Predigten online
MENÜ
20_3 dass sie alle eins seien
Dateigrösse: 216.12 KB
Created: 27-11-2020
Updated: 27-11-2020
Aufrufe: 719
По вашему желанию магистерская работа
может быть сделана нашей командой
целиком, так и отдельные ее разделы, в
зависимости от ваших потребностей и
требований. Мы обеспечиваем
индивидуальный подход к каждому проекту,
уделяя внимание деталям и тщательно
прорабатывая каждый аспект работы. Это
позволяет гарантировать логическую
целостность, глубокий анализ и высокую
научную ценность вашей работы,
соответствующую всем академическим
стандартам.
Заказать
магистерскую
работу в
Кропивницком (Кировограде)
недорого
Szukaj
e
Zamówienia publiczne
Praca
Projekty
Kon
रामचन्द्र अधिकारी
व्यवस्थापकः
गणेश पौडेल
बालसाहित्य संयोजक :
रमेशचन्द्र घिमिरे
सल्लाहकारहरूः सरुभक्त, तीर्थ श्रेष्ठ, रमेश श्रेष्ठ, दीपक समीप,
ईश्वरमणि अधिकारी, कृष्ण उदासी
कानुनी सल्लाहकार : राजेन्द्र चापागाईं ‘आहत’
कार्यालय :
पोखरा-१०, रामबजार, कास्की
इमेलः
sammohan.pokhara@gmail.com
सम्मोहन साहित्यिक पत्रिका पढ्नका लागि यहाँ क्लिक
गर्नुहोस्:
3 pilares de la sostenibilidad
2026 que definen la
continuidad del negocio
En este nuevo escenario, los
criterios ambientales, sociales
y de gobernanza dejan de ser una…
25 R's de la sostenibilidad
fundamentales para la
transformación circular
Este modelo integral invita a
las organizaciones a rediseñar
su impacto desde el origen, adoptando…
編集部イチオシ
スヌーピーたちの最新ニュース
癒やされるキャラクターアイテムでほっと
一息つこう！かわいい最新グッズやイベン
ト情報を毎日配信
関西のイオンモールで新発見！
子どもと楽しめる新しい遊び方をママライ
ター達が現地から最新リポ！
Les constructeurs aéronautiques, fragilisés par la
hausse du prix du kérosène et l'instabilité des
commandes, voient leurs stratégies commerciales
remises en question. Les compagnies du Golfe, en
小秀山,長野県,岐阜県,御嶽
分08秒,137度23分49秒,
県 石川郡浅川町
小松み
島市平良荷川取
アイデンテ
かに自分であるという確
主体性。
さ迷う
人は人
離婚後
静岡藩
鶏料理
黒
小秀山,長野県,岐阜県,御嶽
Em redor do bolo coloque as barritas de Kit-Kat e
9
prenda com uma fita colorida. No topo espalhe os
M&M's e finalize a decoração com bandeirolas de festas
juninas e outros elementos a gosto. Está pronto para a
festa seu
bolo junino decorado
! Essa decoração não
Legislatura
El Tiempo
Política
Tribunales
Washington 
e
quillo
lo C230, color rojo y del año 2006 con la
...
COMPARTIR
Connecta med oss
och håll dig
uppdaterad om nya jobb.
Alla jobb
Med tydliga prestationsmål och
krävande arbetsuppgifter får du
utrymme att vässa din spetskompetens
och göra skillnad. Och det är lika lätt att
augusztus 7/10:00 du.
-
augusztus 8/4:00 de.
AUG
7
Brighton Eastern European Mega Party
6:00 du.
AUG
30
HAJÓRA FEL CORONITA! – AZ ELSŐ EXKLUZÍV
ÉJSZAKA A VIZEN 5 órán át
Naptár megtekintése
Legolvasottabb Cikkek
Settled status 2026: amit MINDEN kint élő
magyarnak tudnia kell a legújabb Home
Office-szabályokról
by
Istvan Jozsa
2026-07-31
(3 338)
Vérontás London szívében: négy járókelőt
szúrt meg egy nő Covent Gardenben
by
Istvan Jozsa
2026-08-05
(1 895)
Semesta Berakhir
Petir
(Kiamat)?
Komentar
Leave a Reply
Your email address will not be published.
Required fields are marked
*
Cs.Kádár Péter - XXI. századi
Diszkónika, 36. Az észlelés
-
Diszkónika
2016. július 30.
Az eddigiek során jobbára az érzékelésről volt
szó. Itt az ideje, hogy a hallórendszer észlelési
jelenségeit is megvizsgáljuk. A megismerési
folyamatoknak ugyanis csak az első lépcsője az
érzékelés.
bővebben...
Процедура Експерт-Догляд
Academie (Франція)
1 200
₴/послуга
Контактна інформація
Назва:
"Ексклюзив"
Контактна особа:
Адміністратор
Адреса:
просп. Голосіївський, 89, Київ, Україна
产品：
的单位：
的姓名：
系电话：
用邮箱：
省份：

** Task details **
Write down only how many lines in the listing contain the word "работы".

** Finished task **
2